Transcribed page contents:
========================================================================
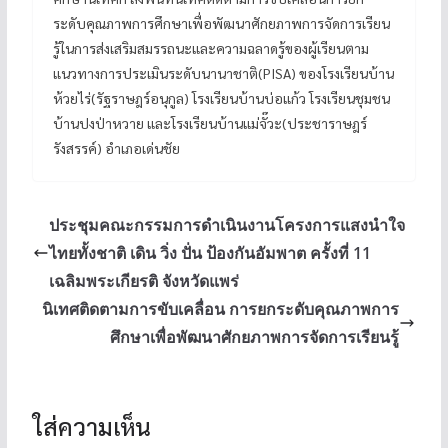
ระดับคุณภาพการศึกษาเพื่อพัฒนาศักยภาพการจัดการเรียน
รู้ในการส่งเสริมสมรรถนะและความฉลาดรู้ของผู้เรียนตาม
แนวทางการประเมินระดับนานาชาติ(PISA) ของโรงเรียนบ้าน
ห้วยไร่(รัฐราษฎร์อนุกูล) โรงเรียนบ้านบ่อแก้ว โรงเรียนชุมชน
บ้านปงป่าหวาย และโรงเรียนบ้านแม่จั๊วะ(ประชาราษฎร์
รังสรรค์) อำเภอเด่นชัย
ประชุมคณะกรรมการดำเนินงานโครงการแสงนำใจ
ไทยทั้งชาติ เดิน วิ่ง ปั่น ป้องกันอัมพาต ครั้งที่ 11
เฉลิมพระเกียรติ จังหวัดแพร่
นิเทศติดตามการขับเคลื่อน การยกระดับคุณภาพการ
ศึกษาเพื่อพัฒนาศักยภาพการจัดการเรียนรู้
ใส่ความเห็น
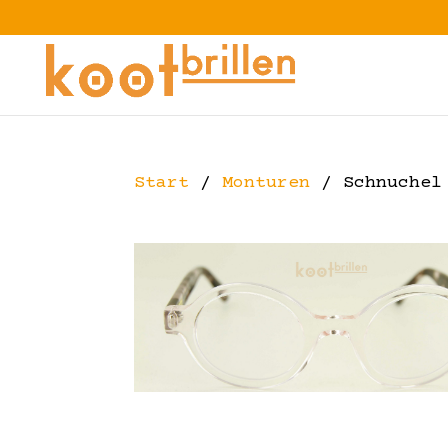
Start
/
Monturen
/ Schnuchel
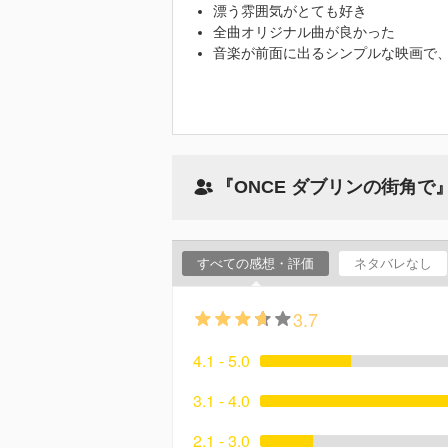
漂う雰囲気がとても好き
全曲オリジナル曲が良かった
音楽が前面に出るシンプルな映画で
『ONCE ダブリンの街角
すべての感想・評価
ネタバレなし
3.7
4.1 - 5.0
3.1 - 4.0
2.1 - 3.0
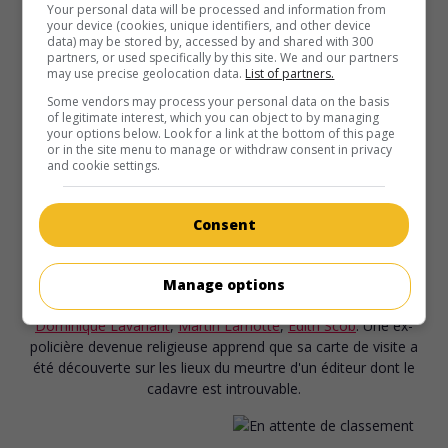
Your personal data will be processed and information from
your device (cookies, unique identifiers, and other device
data) may be stored by, accessed by and shared with 300
partners, or used specifically by this site. We and our partners
may use precise geolocation data.
List of partners.
Some vendors may process your personal data on the basis
of legitimate interest, which you can object to by managing
your options below. Look for a link at the bottom of this page
or in the site menu to manage or withdraw consent in privacy
and cookie settings.
Consent
au cinéma
sur mes écrans
Sang d'encre
Manage options
Fr. 2004. Comédie policière
de
Didier Grousset
avec
Dominique Lavanant
,
Martin Lamotte
,
Édith Scob
. Une ex-
policière devenue religieuse apprend que sa carte de visite a
été découverte sur les lieux du meurtre d'un éditeur dont le
cadavre est introuvable.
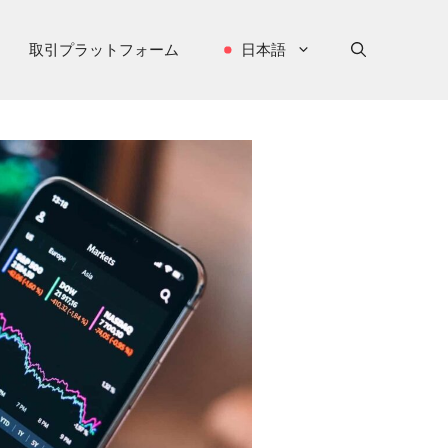
取引プラットフォーム
日本語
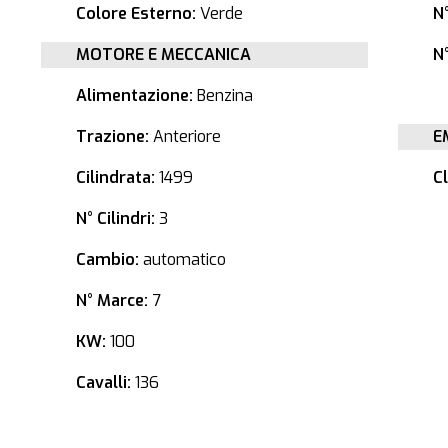
Colore Esterno:
Verde
N
MOTORE E MECCANICA
N°
Alimentazione:
Benzina
Trazione:
Anteriore
E
Cilindrata:
1499
C
N° Cilindri:
3
Cambio:
automatico
N° Marce:
7
KW:
100
Cavalli:
136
========================================================================
[Assignment]:
Restate each record from above word for word, excluding any picture it holds.

[Response box]:
ระดับคุณภาพการศึกษาเพื่อพัฒนาศักยภาพการจัดการเรียน
รู้ในการส่งเสริมสมรรถนะและความฉลาดรู้ของผู้เรียนตาม
แนวทางการประเมินระดับนานาชาติ(PISA) ของโรงเรียนบ้าน
ห้วยไร่(รัฐราษฎร์อนุกูล) โรงเรียนบ้านบ่อแก้ว โรงเรียนชุมชน
บ้านปงป่าหวาย และโรงเรียนบ้านแม่จั๊วะ(ประชาราษฎร์
รังสรรค์) อำเภอเด่นชัย
ประชุมคณะกรรมการดำเนินงานโครงการแสงนำใจ
ไทยทั้งชาติ เดิน วิ่ง ปั่น ป้องกันอัมพาต ครั้งที่ 11
เฉลิมพระเกียรติ จังหวัดแพร่
นิเทศติดตามการขับเคลื่อน การยกระดับคุณภาพการ
ศึกษาเพื่อพัฒนาศักยภาพการจัดการเรียนรู้
ใส่ความเห็น
Start
/
Monturen
/ Schnuchel
漂う雰囲気がとても好き
全曲オリジナル曲が良かった
音楽が前面に出るシンプルな映画で
『ONCE ダブリンの街角
すべての感想・評価
ネタバレなし
3.7
4.1 - 5.0
3.1 - 4.0
2.1 - 3.0
Your personal data will be processed and information from
your device (cookies, unique identifiers, and other device
data) may be stored by, accessed by and shared with 300
partners, or used specifically by this site. We and our partners
may use precise geolocation data.
List of partners.
Some vendors may process your personal data on the basis
of legitimate interest, which you can object to by managing
your options below. Look for a link at the bottom of this page
or in the site menu to manage or withdraw consent in privacy
and cookie settings.
Consent
au cinéma
sur mes écrans
Sang d'encre
Manage options
Fr. 2004. Comédie policière
de
Didier Grousset
avec
Dominique Lavanant
,
Martin Lamotte
,
Édith Scob
. Une ex-
policière devenue religieuse apprend que sa carte de visite a
été découverte sur les lieux du meurtre d'un éditeur dont le
cadavre est introuvable.
取引プラットフォーム
日本語
Colore Esterno:
Verde
N
MOTORE E MECCANICA
N°
Alimentazione:
Benzina
Trazione:
Anteriore
E
Cilindrata:
1499
C
N° Cilindri:
3
Cambio:
automatico
N° Marce:
7
KW:
100
Cavalli:
136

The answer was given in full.